I spent some time with Marcia Kadanoff of Firewhite this week and loved the fact that she was not only a very smart gal but also moonlights as her home CIO. When I came by she was telling her hubby what was wrong with their home network, while whipping out the Web browser to add access for my laptop. I have to admit, I got a little hot.

And check out this post on why marketing matters even more. These days when companies are being created right and left with little regard for how to capture and retain customers, it is time to go into the Wayback machine and remember those first marketing principles.
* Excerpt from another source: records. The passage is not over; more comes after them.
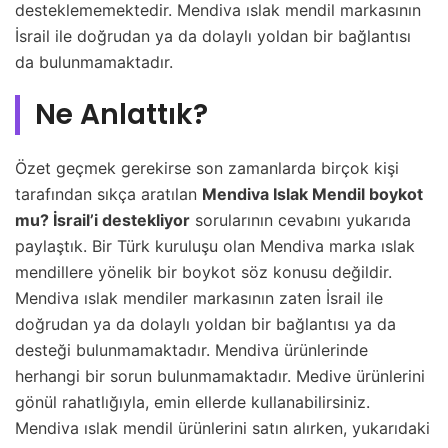
desteklememektedir. Mendiva ıslak mendil markasının
İsrail ile doğrudan ya da dolaylı yoldan bir bağlantısı
da bulunmamaktadır.
Ne Anlattık?
Özet geçmek gerekirse son zamanlarda birçok kişi
tarafından sıkça aratılan
Mendiva Islak Mendil boykot
mu? İsrail’i destekliyor
sorularının cevabını yukarıda
paylaştık. Bir Türk kuruluşu olan Mendiva marka ıslak
mendillere yönelik bir boykot söz konusu değildir.
Mendiva ıslak mendiler markasının zaten İsrail ile
doğrudan ya da dolaylı yoldan bir bağlantısı ya da
desteği bulunmamaktadır. Mendiva ürünlerinde
herhangi bir sorun bulunmamaktadır. Medive ürünlerini
gönül rahatlığıyla, emin ellerde kullanabilirsiniz.
Mendiva ıslak mendil ürünlerini satın alırken, yukarıdaki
You have heard of iTunes, now there is iMom

In today’s LA Times, a representative from HP is quoted as saying:

"Digital photography used to be male-dominated; all images ended up in cameras and on hard drives and the guy would take care of it," said Larry Lesley, HP's SVP of digital photography and entertainment services. "Now it is shifting to the iMom who used to drop off film then do shopping. She's taking back control of the family memories."

The story talks about a new kiosk computer from HP that will go into drug stores around California soon to enable people to print their digital photos.
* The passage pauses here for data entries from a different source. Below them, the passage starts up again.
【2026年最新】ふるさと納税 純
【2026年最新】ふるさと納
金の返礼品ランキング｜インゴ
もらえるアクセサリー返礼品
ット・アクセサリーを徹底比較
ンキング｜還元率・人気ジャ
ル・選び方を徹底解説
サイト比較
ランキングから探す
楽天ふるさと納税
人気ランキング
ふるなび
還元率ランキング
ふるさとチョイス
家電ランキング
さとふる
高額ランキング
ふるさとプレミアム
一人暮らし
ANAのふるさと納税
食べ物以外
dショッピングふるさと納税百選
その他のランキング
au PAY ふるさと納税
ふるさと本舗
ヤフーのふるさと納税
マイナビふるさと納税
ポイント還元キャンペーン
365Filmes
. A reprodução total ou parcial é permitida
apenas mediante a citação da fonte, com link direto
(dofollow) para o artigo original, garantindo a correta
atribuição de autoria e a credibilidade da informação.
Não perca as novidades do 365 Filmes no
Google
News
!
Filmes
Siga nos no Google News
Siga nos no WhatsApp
Now, it so happens I was in a Wolf Camera store this week, getting a battery for my bike computer. A woman in front of me was getting her passport photo, and I noticed the process. First the clerk took her picture with a digital camera. Then he took the media out of the camera and placed it in a kiosk in the store and printed the pictures. The kiosk had about 17 different slots for various digital media, and a CD burner too. It was a nice setup, and it took no time to get the photo printed and the woman on her way.

So these kiosks are already out there. It sure will help get those photos off the hard drives of the world and onto paper, where they then can be filed away in shoeboxes just like the analog prints of old.

Certainly, Apple has done more than anyone to make things easier: you just plug the camera in, and iPhoto takes care of the rest. And there are several solutions on the Windows side, including (which is OEM’ed to HP, BTW). But it will be interesting to see if HP can recapture the balance of power over who owns the digital family photo assets. The problem, like so much of digital photography, isn’t about the tech. It is about family politics.

Now, I am just one silly user in this arena, but my digital assets are a mess. Part of the problem is that both my wife and I have changed so many computers over the past couple of years that we can’t keep track of things. Part is that we use both Windows and Mac PCs, and have photos on both (the Mac works much better but my wife is a Windows gal). And part is just inertia — this is a project for a rainy weekend, but we live in LA where we don’t usually have too many rainy weekends.

No amount of software is going to help us get organized. But I love the fact that guys at HP are targeting the iMoms of the world.